New car sales soar despite economic challenges

Jonathan Faurie
Founder: Turnaround Talk

Many of us are aware of the dire economic challenges that south Africans have been facing over the past 10 years. With interest rates increasing and a looming global recession, discretionary spending is being put under pressure and the resolve of many South Africans is being tested to the limit.

This obviously impacts certain industries quite severely. Families are putting off holidays in favour of channelling extra cash into the household.
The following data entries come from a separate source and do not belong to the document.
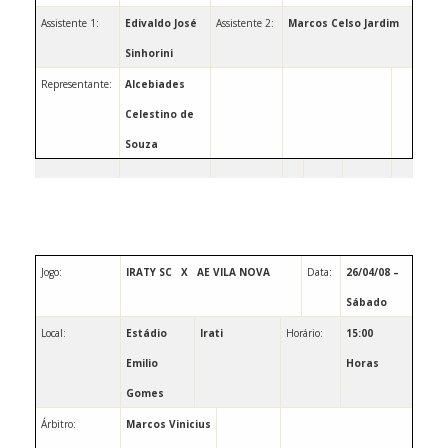
Assistente 1:
Edivaldo José
Assistente 2:
Marcos Celso Jardim
Sinhorini
Representante:
Alcebiades
Celestino de
Souza
Jogo:
IRATY SC
X
AE VILA NOVA
Data:
26/04/08 –
Sábado
Local:
Estádio
Irati
Horário:
15:00
Emilio
Horas
Gomes
Árbitro:
Marcos Vinicius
Prospective first-time homeowners are once again renewing their rental agreements, and South Africans who were looking to upgrade their vehicles are second guessing this decision.

While many believe that this has been the case for quite some time now, recent statistics show that South Africa’s new vehicle market saw double digit growth in 2022.

Close to 529 000 vehicles were sold in 2022

The IOL article points out that, According to Naamsa, a total of 528 963 new vehicles were sold during 2022, representing an increase of 13.9% over 2021, although the market was still 1.4% down versus the last pre-pandemic year 2019.

Naamsa said the lifting of all Covid-19 lockdown restrictions in 2022 provided considerable support to the new vehicle market, along with the resultant recovery in business and leisure travel.

The article adds that A total of 41 783 new vehicles found homes in December, which was an increase of 16.2% over the same month in 2021. Light commercial vehicles led the way with a year-on-year growth of 16.1%, while the passenger car market grew by 15.4%.

About 89% of new vehicle sales last month took place through the dealer channels, and the rental industry accounted for 7.3% of sales, while government and corporate fleets each took a 1.5% slice.

Toyota, as you’d expect, took the top spot on the local sales charts with total sales of 11 250. It was followed by Volkswagen (5 331), Suzuki Auto (3 058), Hyundai (2 770) and Nissan (2 144).

Nissan were one of the top sellers in South Africa in 2022
Photo By: Nissan South Africa

What are the prospects for 2023?

The IOL article points out that Naamsa believes the South African new vehicle market will remain resilient this year, despite weakening economic indicators and a deteriorating global growth outlook.

The association predicts that vehicle market growth will return to single digits in 2023, given that anticipated GDP growth for the country has been adjusted downwards to 1.1%. However, even this slower growth rate should be enough to return the vehicle market to pre-pandemic levels, Naamsa said.

“Growing concerns about global ‘stagflation’, which is high interest rates combined with slow growth and high inflation, the continued economic impact and disruption of supply chains resulting from the Russia-Ukraine war, and the current pace of tighter monetary policy in major markets have increased the possibility of a global recession,” Naamsa said.

Export challenges ahead

The IOL article points out that South Africa’s vehicle exports grew by 17.9% to 351 450 units, in spite of the strain that the KwaZulu-Natal flooding put on the logistics network last year.

While the export scenario could be supported in 2023 by new model introductions by major vehicle exporters, the risk is still on the downside as global economic conditions have deteriorated and many countries are seeing aggressive interest rate hikes.

“There is also a likelihood of further near-term global supply chain disruptions stemming from the rapid re-opening of the Chinese economy that has resulted in surging Covid-19 infections.”

Exports will be challenging in 2023
Photo By: Canva

Significant challenges

The dynamics in this industry will always shift. However, there are a few challenges that retailers need to pay attention to in 2023.

Discretionary spending is decreasing. While this may have not been the case in 2022, many economists are predicting a major global recession in 2023 this will impact everything from food prices to the price of petrol and diesel. This may cause some consumers to consider downgrading their vehicles from an SUV to a smaller model. However, those looking at entry level cars are in a worrying position. This may mean that car companies will have to look at their fleet and make necessary adjustments.

The supply chain crisis is also proving t be problematic for both consumers and car manufacturers. My wife ordered a new car in July 2022; with the delays associated with the supply chain crisis, the vehicle was only delivered at the end of October. This can be challenging for manufactures who have to adhere to tight deadlines.

While far from an industry that is in financial distress, there are challenges that can impact profitability. These need t be managed properly and car manufacturers will possibly need to look at different ways to wok past the financial stresses consumers are experiencing.